** Records to process follows **

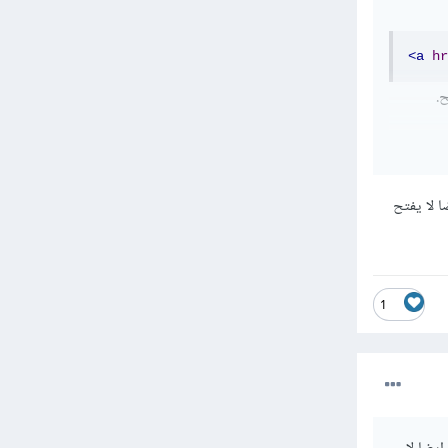
<a
hr
لفتح تطبيق Facebook عند الضغط على رابط في صفحة HTML، يمكنك استخدام بروتوكول fb في الرابط href.
 لا يفتح
<a
hr
على معرّف
خدام الرابط
1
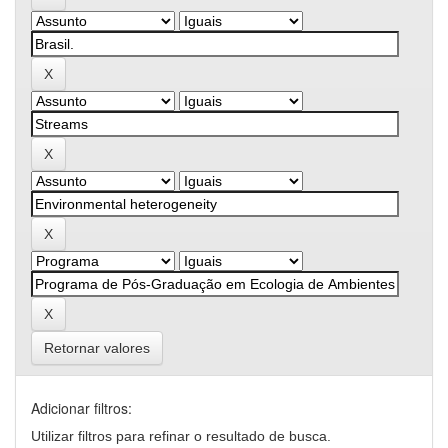
Retornar valores
Adicionar filtros:
Utilizar filtros para refinar o resultado de busca.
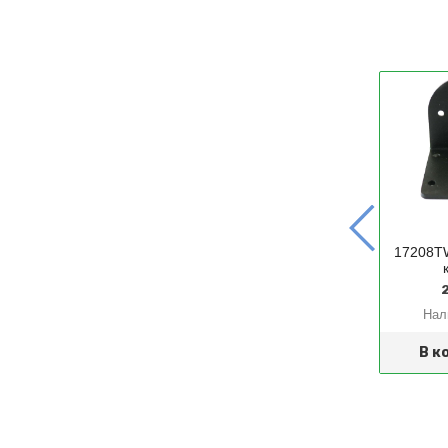
Кронштейн для
крепления мотора
L-кронштейн для мотора
17208TW
NEMA23
NEMA17
848 руб.
96 руб.
2
Нет в наличии
Нет в наличии
Нал
Сообщить о
Сообщить о
поступлении
поступлении
В к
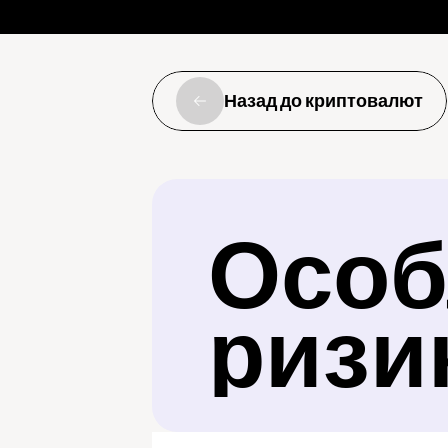
Назад до криптовалют
Особл
ризи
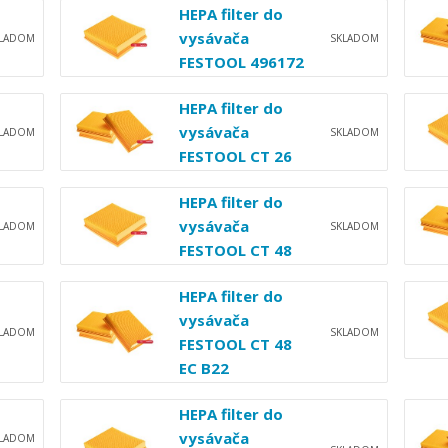
HEPA filter do
vysávača
KLADOM
SKLADOM
FESTOOL 496172
HEPA filter do
vysávača
KLADOM
SKLADOM
FESTOOL CT 26
HEPA filter do
vysávača
KLADOM
SKLADOM
FESTOOL CT 48
HEPA filter do
vysávača
KLADOM
SKLADOM
FESTOOL CT 48
EC B22
HEPA filter do
vysávača
KLADOM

** End of Records to process **

Task prompt: Every line, from the one holding "FESTOOL CT 26" through the last line of the material above, should be transcribed exactly, and no line outside that range.

Answer:
FESTOOL CT 26
HEPA filter do
vysávača
KLADOM
SKLADOM
FESTOOL CT 48
HEPA filter do
vysávača
KLADOM
SKLADOM
FESTOOL CT 48
EC B22
HEPA filter do
vysávača
KLADOM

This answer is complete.